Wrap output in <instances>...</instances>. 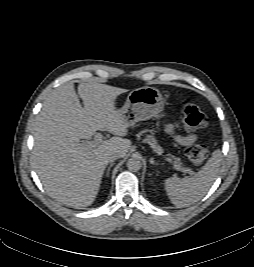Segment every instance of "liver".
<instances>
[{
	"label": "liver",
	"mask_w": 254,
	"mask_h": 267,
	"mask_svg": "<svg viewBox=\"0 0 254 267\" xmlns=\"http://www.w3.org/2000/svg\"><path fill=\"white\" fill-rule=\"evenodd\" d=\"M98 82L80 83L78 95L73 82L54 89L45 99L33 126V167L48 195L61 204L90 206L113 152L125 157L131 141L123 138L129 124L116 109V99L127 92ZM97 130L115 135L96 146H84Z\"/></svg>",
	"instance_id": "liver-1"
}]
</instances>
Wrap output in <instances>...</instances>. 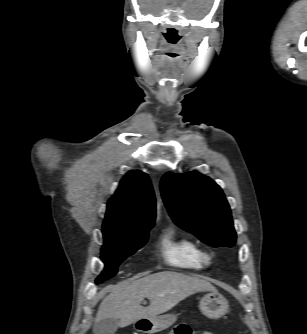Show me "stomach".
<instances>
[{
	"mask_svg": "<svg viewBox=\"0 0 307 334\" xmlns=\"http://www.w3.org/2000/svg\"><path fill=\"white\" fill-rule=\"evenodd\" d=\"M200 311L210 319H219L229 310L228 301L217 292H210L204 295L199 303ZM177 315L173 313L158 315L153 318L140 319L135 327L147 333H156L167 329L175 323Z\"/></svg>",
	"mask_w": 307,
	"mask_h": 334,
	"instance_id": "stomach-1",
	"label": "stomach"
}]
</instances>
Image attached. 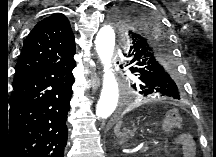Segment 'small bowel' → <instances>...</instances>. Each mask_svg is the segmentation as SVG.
##############################
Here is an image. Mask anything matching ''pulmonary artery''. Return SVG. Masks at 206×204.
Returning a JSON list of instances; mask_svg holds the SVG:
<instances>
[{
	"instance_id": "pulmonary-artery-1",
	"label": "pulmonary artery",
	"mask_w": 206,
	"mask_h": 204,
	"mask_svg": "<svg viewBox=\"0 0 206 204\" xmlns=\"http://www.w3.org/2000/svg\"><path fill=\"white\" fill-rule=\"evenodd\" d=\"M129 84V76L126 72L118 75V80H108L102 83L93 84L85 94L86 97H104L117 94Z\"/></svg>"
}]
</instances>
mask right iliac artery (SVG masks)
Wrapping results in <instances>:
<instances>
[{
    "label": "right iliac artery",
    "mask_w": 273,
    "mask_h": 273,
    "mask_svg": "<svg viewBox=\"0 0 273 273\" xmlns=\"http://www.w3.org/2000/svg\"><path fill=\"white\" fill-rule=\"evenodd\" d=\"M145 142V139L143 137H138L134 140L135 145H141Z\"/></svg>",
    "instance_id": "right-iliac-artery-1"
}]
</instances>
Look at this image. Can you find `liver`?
##############################
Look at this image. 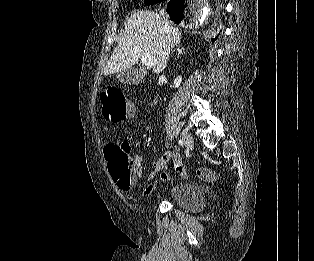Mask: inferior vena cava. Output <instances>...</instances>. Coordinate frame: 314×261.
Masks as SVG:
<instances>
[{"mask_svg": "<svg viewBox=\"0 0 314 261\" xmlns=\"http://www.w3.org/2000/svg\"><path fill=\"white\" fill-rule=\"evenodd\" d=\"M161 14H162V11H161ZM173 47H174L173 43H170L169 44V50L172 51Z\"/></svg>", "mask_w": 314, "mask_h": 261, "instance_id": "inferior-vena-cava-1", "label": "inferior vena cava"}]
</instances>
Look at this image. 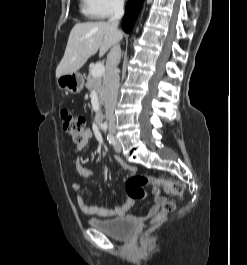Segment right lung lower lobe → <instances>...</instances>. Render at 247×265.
##############################
* EXERCISE: Go through the material above and output exactly the lines from the one containing "Here is an image." through the one containing "Look at this image. Can".

* EXPECTED OUTPUT:
Here is an image. Mask anything matching ''pulmonary artery''. Return SVG. Masks at 206×204.
Returning a JSON list of instances; mask_svg holds the SVG:
<instances>
[{
	"instance_id": "pulmonary-artery-1",
	"label": "pulmonary artery",
	"mask_w": 206,
	"mask_h": 204,
	"mask_svg": "<svg viewBox=\"0 0 206 204\" xmlns=\"http://www.w3.org/2000/svg\"><path fill=\"white\" fill-rule=\"evenodd\" d=\"M129 84V76L126 72L118 75V80H108L102 83L93 84L85 94L86 97H104L117 94Z\"/></svg>"
}]
</instances>
mask right iliac artery (SVG masks)
Wrapping results in <instances>:
<instances>
[{
    "label": "right iliac artery",
    "mask_w": 273,
    "mask_h": 273,
    "mask_svg": "<svg viewBox=\"0 0 273 273\" xmlns=\"http://www.w3.org/2000/svg\"><path fill=\"white\" fill-rule=\"evenodd\" d=\"M145 142V139L143 137H138L134 140L135 145H141Z\"/></svg>",
    "instance_id": "right-iliac-artery-1"
}]
</instances>
Look at this image. Can you find `liver`?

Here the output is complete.